Até então Eloi Zanetti não tinha pensado na possibilidade e o nome, ele confessa, saiu naquele momento, de puro instinto – como aconselha o Rudolph Giuliani, o ex-prefeito de Nova York : “Apenas 1% das situações exige realmente uma decisão urgente. Para estes casos, use seus instintos”.

Instinto e talento são atributos que nunca faltaram a Eloi Zanetti: “Domingo sem futebol” foi o programa campeão de audiência que marcou época nas tardes de domingo em Curitiba, com Aramis Millarch intercalando músicas e depoimentos inéditos de artistas que passavam por Curitiba.

Uma dessas entrevistas foi com o cantor e compositor Johnny Alf. Um banquinho, um gravador e um violão. Feitas as devidas apresentações, o sonoplasta girou na pick-up:

Ah! se a juventude que esta brisa canta / Ficasse aqui comigo mais um pouco / Eu poderia esquecer a dor / De ser tão só pra ser um sonho / Daí então quem sabe alguém chegasse / Buscando um sonho em forma de desejo / Felicidade então pra nós seria / E , depois que a tarde nos trouxesse a lua / Se o amor chegasse eu não resistiria / E a madrugada acalentaria a nossa paz / Fica, oh brisa fica pois talvez quem sabe / O inesperado faça uma surpresa / E traga alguém que queira te escutar / E junto a mim queira ficar

Com o último acorde, a primeira pergunta de Aramis:

– Johnny Alf, em quem você se inspirou para escrever “Eu e a brisa”?
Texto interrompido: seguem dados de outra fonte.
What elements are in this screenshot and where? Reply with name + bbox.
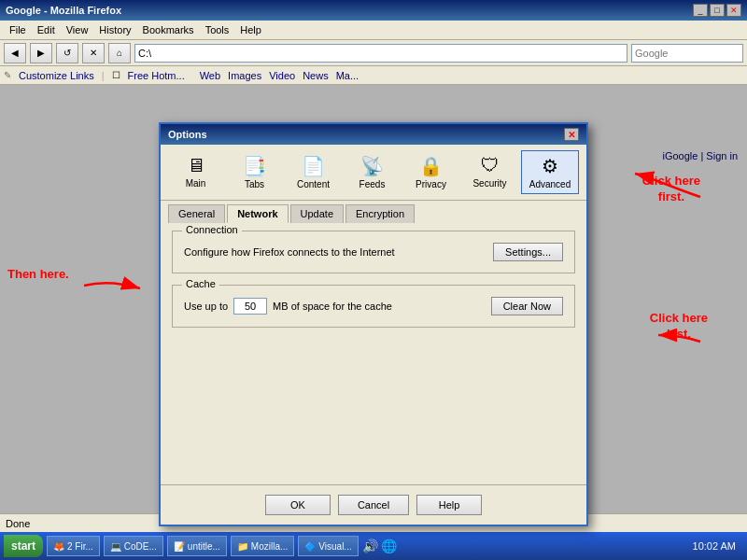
toolbar-security[interactable]: 🛡 Security xyxy=(462,150,517,194)
main-icon: 🖥 xyxy=(187,155,205,176)
close-button[interactable]: ✕ xyxy=(726,4,741,17)
tab-network[interactable]: Network xyxy=(227,204,288,223)
toolbar-privacy[interactable]: 🔒 Privacy xyxy=(403,150,458,194)
dialog-tabs: General Network Update Encryption xyxy=(161,201,586,223)
forward-button[interactable]: ▶ xyxy=(30,43,52,63)
taskbar-mozilla[interactable]: 📁 Mozilla... xyxy=(231,536,294,556)
main-label: Main xyxy=(186,178,206,189)
connection-section: Connection Configure how Firefox connect… xyxy=(172,231,575,273)
toolbar-feeds[interactable]: 📡 Feeds xyxy=(345,150,400,194)
browser-title: Google - Mozilla Firefox xyxy=(6,5,121,16)
title-bar: Google - Mozilla Firefox _ □ ✕ xyxy=(0,0,747,21)
taskbar-code-label: CoDE... xyxy=(124,541,157,552)
menu-history[interactable]: History xyxy=(93,22,136,37)
taskbar-visual-icon: 🔷 xyxy=(304,541,316,552)
advanced-label: Advanced xyxy=(529,179,571,189)
cache-label: Cache xyxy=(182,278,219,289)
cache-section: Cache Use up to MB of space for the cach… xyxy=(172,285,575,328)
menu-bar: File Edit View History Bookmarks Tools H… xyxy=(0,21,747,40)
dialog-toolbar: 🖥 Main 📑 Tabs 📄 Content 📡 Feeds xyxy=(161,145,586,201)
reload-button[interactable]: ↺ xyxy=(56,43,78,63)
content-label: Content xyxy=(297,179,330,189)
mb-text: MB of space for the cache xyxy=(273,301,392,312)
cancel-button[interactable]: Cancel xyxy=(338,495,409,515)
images-link[interactable]: Images xyxy=(228,70,261,81)
dialog-titlebar: Options ✕ xyxy=(161,124,586,145)
free-hotm-link[interactable]: Free Hotm... xyxy=(128,70,185,81)
maximize-button[interactable]: □ xyxy=(710,4,725,17)
tab-encryption[interactable]: Encryption xyxy=(345,204,415,223)
video-link[interactable]: Video xyxy=(269,70,295,81)
minimize-button[interactable]: _ xyxy=(693,4,708,17)
ok-button[interactable]: OK xyxy=(265,495,331,515)
status-text: Done xyxy=(6,518,30,529)
advanced-icon: ⚙ xyxy=(542,155,558,177)
home-button[interactable]: ⌂ xyxy=(108,43,131,63)
taskbar-ff-label: 2 Fir... xyxy=(67,541,93,552)
toolbar-content[interactable]: 📄 Content xyxy=(286,150,341,194)
content-icon: 📄 xyxy=(302,155,325,177)
tabs-label: Tabs xyxy=(245,179,264,189)
taskbar-code[interactable]: 💻 CoDE... xyxy=(104,536,163,556)
taskbar-visual[interactable]: 🔷 Visual... xyxy=(298,536,358,556)
dialog-close-button[interactable]: ✕ xyxy=(564,128,579,141)
customize-links[interactable]: Customize Links xyxy=(19,70,94,81)
taskbar-firefox[interactable]: 🦊 2 Fir... xyxy=(47,536,100,556)
tabs-icon: 📑 xyxy=(243,155,266,177)
security-label: Security xyxy=(472,178,506,189)
taskbar: start 🦊 2 Fir... 💻 CoDE... 📝 untitle... … xyxy=(0,532,747,560)
menu-help[interactable]: Help xyxy=(234,22,267,37)
taskbar-untitle-icon: 📝 xyxy=(174,541,185,552)
dialog-content: Connection Configure how Firefox connect… xyxy=(161,223,586,484)
dialog-footer: OK Cancel Help xyxy=(161,484,586,525)
more-link[interactable]: Ma... xyxy=(336,70,359,81)
menu-bookmarks[interactable]: Bookmarks xyxy=(137,22,200,37)
taskbar-ff-icon: 🦊 xyxy=(53,541,64,552)
address-input[interactable] xyxy=(134,44,627,63)
browser-content: iGoogle | Sign in Options ✕ 🖥 Main xyxy=(0,85,747,513)
web-link[interactable]: Web xyxy=(200,70,220,81)
menu-file[interactable]: File xyxy=(4,22,32,37)
privacy-icon: 🔒 xyxy=(419,155,443,177)
back-button[interactable]: ◀ xyxy=(4,43,26,63)
menu-tools[interactable]: Tools xyxy=(200,22,235,37)
title-bar-buttons: _ □ ✕ xyxy=(693,4,741,17)
system-tray: 🔊 🌐 xyxy=(362,539,397,553)
search-input[interactable] xyxy=(631,44,743,63)
tab-update[interactable]: Update xyxy=(290,204,344,223)
toolbar-tabs[interactable]: 📑 Tabs xyxy=(227,150,282,194)
taskbar-mozilla-icon: 📁 xyxy=(237,541,248,552)
taskbar-untitle[interactable]: 📝 untitle... xyxy=(167,536,227,556)
taskbar-clock: 10:02 AM xyxy=(685,540,743,552)
tab-general[interactable]: General xyxy=(168,204,225,223)
tray-icon-1: 🔊 xyxy=(362,539,378,553)
options-dialog: Options ✕ 🖥 Main 📑 Tabs 📄 Conten xyxy=(159,122,588,526)
feeds-label: Feeds xyxy=(359,179,386,189)
start-button[interactable]: start xyxy=(4,535,43,557)
links-bar: ✎ Customize Links | ☐ Free Hotm... Web I… xyxy=(0,66,747,85)
toolbar: ◀ ▶ ↺ ✕ ⌂ xyxy=(0,40,747,66)
clear-now-button[interactable]: Clear Now xyxy=(491,297,563,315)
cache-size-input[interactable] xyxy=(233,298,267,315)
news-link[interactable]: News xyxy=(303,70,329,81)
help-button[interactable]: Help xyxy=(416,495,482,515)
browser-window: Google - Mozilla Firefox _ □ ✕ File Edit… xyxy=(0,0,747,560)
taskbar-untitle-label: untitle... xyxy=(188,541,220,552)
taskbar-visual-label: Visual... xyxy=(318,541,351,552)
cache-row: Use up to MB of space for the cache Clea… xyxy=(184,293,563,319)
menu-view[interactable]: View xyxy=(61,22,94,37)
security-icon: 🛡 xyxy=(481,155,500,176)
menu-edit[interactable]: Edit xyxy=(32,22,61,37)
taskbar-mozilla-label: Mozilla... xyxy=(251,541,288,552)
connection-description: Configure how Firefox connects to the In… xyxy=(184,246,395,258)
privacy-label: Privacy xyxy=(416,179,446,189)
tray-icon-2: 🌐 xyxy=(381,539,397,553)
stop-button[interactable]: ✕ xyxy=(82,43,105,63)
connection-label: Connection xyxy=(182,224,242,235)
use-up-to-text: Use up to xyxy=(184,301,228,312)
dialog-title: Options xyxy=(168,129,207,140)
settings-button[interactable]: Settings... xyxy=(493,243,563,261)
modal-overlay: Options ✕ 🖥 Main 📑 Tabs 📄 Conten xyxy=(0,85,747,513)
toolbar-advanced[interactable]: ⚙ Advanced xyxy=(521,150,579,194)
toolbar-main[interactable]: 🖥 Main xyxy=(168,150,223,194)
Homossexual assumido, Alfredo José da Silva (Johnny Alf foi adotado por sugestão de uma amiga norte-americana) não se escondeu no armário para responder:

– Me inspirei num garoto carioca, por quem na época eu estava perdidamente apaixonado.

Uma breve pausa pela sincera revelação e, de repente, ouviram-se alguns palavrões, seguidos de um soco na mesa desferido pelo sonoplasta:

– PQP! (#*#*#) Como é que você me faz uma coisa dessa? O que é que eu vou dizer para a minha mulher? Pois foi bem essa música que escolhi para tocar no meu casamento! E agora você me diz que ela foi feita para o teu namorado? PQP! (#*#*#).

Johnny Alf não ficou constrangido: “Eu e a Brisa” nasceu justamente para uma cerimônia de casamento, provocando situação igualmente constrangedora. O sonoplasta não sabia, Aramis Millarch ficou sabendo depois, e escreveu em sua coluna: “Para atender ao pedido de um amigo que iria casar-se, Johnny Alf compôs a música para fundo musical da cerimônia mas que foi vetada pelo padre”.